Ukulele Sizes – All 6 Types of Ukuleles

Ukulele Sizes

You might’ve been wondering what type of ukulele you have, especially if you enjoy playing ukulele with your family or with your friends. You also might’ve noticed that some of your friends have different ukuleles, not only in terms of design, but in size as well.

There’s a perfectly logical explanation for that – you might’ve seen different types of ukuleles. If this particular topic interests you, we’re here to explain the ukulele sizes, types of ukes, and such.

Ukulele Dimensions

Sizes - a comprehensive guide

Baritone - Baritone Ukulele Size

Featured Ukulele From: Kala

Baritone Ukulele is the largest ukulele size. Baritone’s are often quite heavy, and the standard baritone size is 30” (or 76 cm). People seldom choose baritone ukulele as their first instrument, mainly because it’s quite large for a ukulele. This makes it not very portable, which is a big part of a ukulele's charm.

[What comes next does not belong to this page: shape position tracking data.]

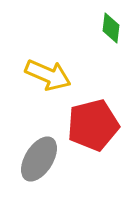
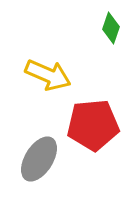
green diamond: rotated 12 degrees clockwise
red pentagon: rotated 9 degrees clockwise
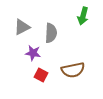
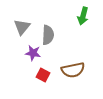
gray triangle: rotated 24 degrees counterclockwise
gray semicircle: moved 3 px left, 2 px down
red square: moved 2 px right
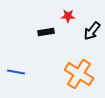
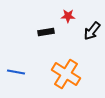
orange cross: moved 13 px left
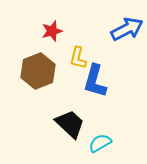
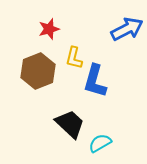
red star: moved 3 px left, 2 px up
yellow L-shape: moved 4 px left
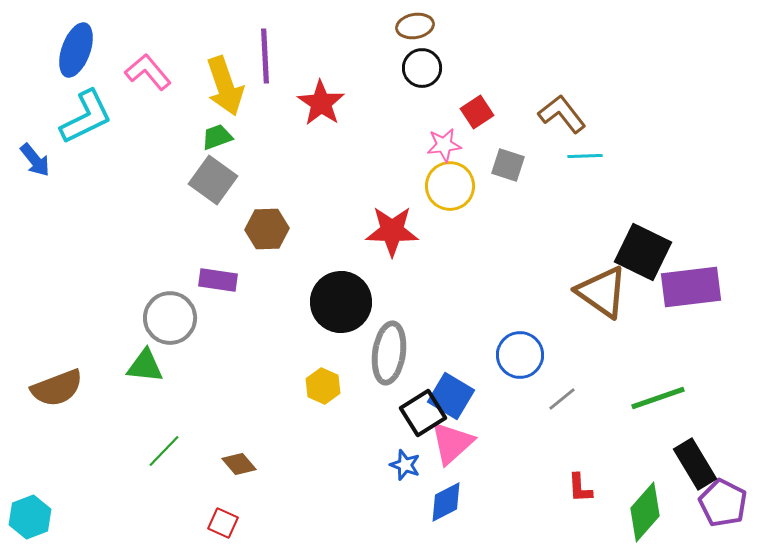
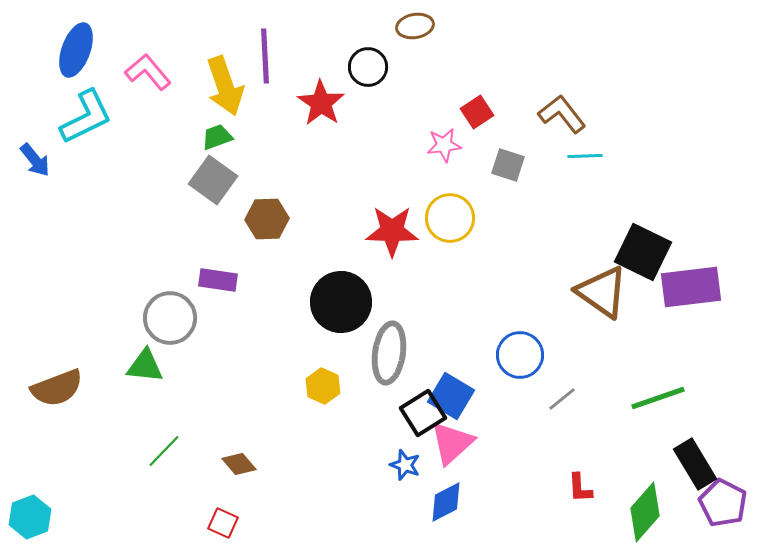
black circle at (422, 68): moved 54 px left, 1 px up
yellow circle at (450, 186): moved 32 px down
brown hexagon at (267, 229): moved 10 px up
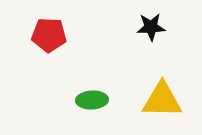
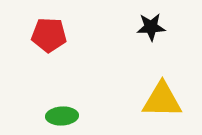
green ellipse: moved 30 px left, 16 px down
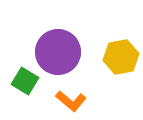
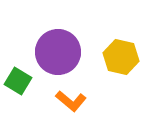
yellow hexagon: rotated 24 degrees clockwise
green square: moved 7 px left
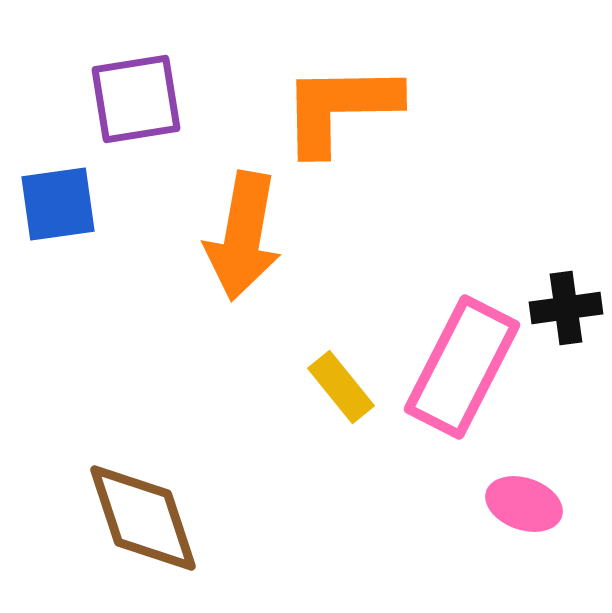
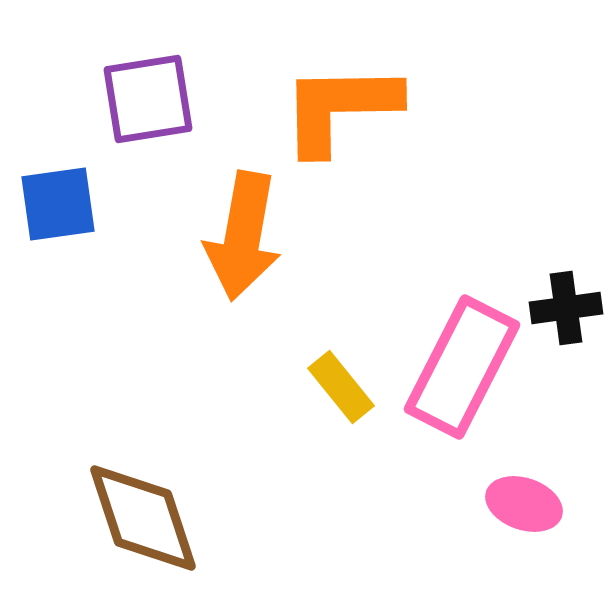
purple square: moved 12 px right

As for the sound, Baritone ukuleles have a deep tone that resembles classical guitars. Considering the tuning, Baritone features a guitar-like tuning, and it comes with more frets (up to 21, actually). Baritone ukuleles also come with four strings, just like all other Uke sizes and types.

Baritone Ukulele


Tenor - The Tenor Ukulele Size

Tenor ukuleles are also considered to be the middle-category of ukuleles. It’s one of those Uke sizes that are preferred by beginners and casual players, mostly because they’re very portable, they’re lightweight, and the market’s full of them.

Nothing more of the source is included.